# Create a LAN connection in XP



## lsantacana (Mar 14, 2007)

Hi,

I'm having a problem with my notebook (Windows XP). The LAN connection disappeared and, now, when I try to create a new LAN connection I get a message saying that these connections should automatically be detected so I cannot recreate a defaukt LAN connection.

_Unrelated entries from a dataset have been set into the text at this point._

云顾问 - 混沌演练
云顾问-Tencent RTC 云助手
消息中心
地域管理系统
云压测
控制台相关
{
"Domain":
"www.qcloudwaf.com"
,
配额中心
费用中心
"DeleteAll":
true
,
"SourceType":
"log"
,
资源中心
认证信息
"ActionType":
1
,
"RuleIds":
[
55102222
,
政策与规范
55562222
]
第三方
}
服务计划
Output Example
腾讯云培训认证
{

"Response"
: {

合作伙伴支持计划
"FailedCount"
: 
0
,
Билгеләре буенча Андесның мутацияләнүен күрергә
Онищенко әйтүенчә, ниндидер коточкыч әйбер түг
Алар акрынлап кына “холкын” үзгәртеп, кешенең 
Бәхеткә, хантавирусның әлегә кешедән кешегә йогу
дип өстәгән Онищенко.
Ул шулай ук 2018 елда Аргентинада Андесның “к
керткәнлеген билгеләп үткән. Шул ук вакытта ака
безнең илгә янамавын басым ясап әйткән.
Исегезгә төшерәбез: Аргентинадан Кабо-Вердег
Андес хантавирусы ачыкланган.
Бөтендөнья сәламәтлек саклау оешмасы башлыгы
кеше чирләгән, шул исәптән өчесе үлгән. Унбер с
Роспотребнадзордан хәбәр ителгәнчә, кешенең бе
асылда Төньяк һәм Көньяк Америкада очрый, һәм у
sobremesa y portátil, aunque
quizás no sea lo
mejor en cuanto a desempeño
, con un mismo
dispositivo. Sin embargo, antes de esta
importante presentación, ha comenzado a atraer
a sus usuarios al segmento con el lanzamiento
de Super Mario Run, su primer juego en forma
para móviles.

Does anybody now how to recreate it?


----------



## spdabbs (Feb 23, 2007)

Check in the BIOS that onboard LAN is set to enabled, also check in Device Manager that the onboard NIC isn't disabled. If neither of those fix the issue, uninstall the NIC in device manager and reboot - that should reinstall the device.


----------



## DoubleHelix (Dec 10, 2004)

What are you connecting to? A modem? A router? Another computer?


----------



## lsantacana (Mar 14, 2007)

Hi,

Many thanks for your replies. Yesterday evening I checked both, the onboard LAN in BIOS and the NIC in the Device Manager and they are both enable. But still not detecting the LAN.

And regarding the other question, I'm trying to connect to a router.

Many thanks again,
Lorenzo


----------



## spdabbs (Feb 23, 2007)

By "Not detecting the LAN", do you mean that in Network Connections it's showing up as "Network Cable Unplugged"? If so, try a different port on the router to rule that out, then try a different ethernet cable. If you have a Realtek 8139 onboard NIC, you may also want to try going to its properties in Device Manager and altering the Link Speed to 100Full instead of Auto.


----------



## lsantacana (Mar 14, 2007)

Hi, spdabbs,

Sorry, probably I was not so clear on my explanation. By "not detecting the LAN" I mean that the LAN connection icon in Network connections has disappeared and I cannot created since it should be automatically created when detecting the device. So I guess the problem is related to not detecting the NIC in my laptop and, therefore, does not automatically create the LAN connection as part of the network connections. Unfortunatelly I cannot tell you what is the exact NIC I have since I don't have the laptop with me right now.

Many thanks again.


----------



## spdabbs (Feb 23, 2007)

It's very odd that the NIC is showing OK in Device Manager but not Network Connections. Try booting into Safe Mode with Networking and see if it shows up OK there.


----------



## lsantacana (Mar 14, 2007)

Ok, I will try and I'll let you know.

Many thanks


----------



## lsantacana (Mar 14, 2007)

Hi spdabbs,

I tried yesterday evening with that laptop by booting into Safe Mode with Networking but still no LAN connection is shown. Any other suggestion on what could be the problem?

Many thanks


----------



## spdabbs (Feb 23, 2007)

It's DEFINITELY in Device Manager - with no exclamation marks or anything in the icon?


----------



## DoubleHelix (Dec 10, 2004)

Did you try a different cable? 
A different port on the router? 
Do other computers connect fine to the router?


----------



## lsantacana (Mar 14, 2007)

Hi DoubleHelix,

Yes, I have another laptop that connects fine to the router.


----------



## DoubleHelix (Dec 10, 2004)

It connects fine using the same port and the same cable?


----------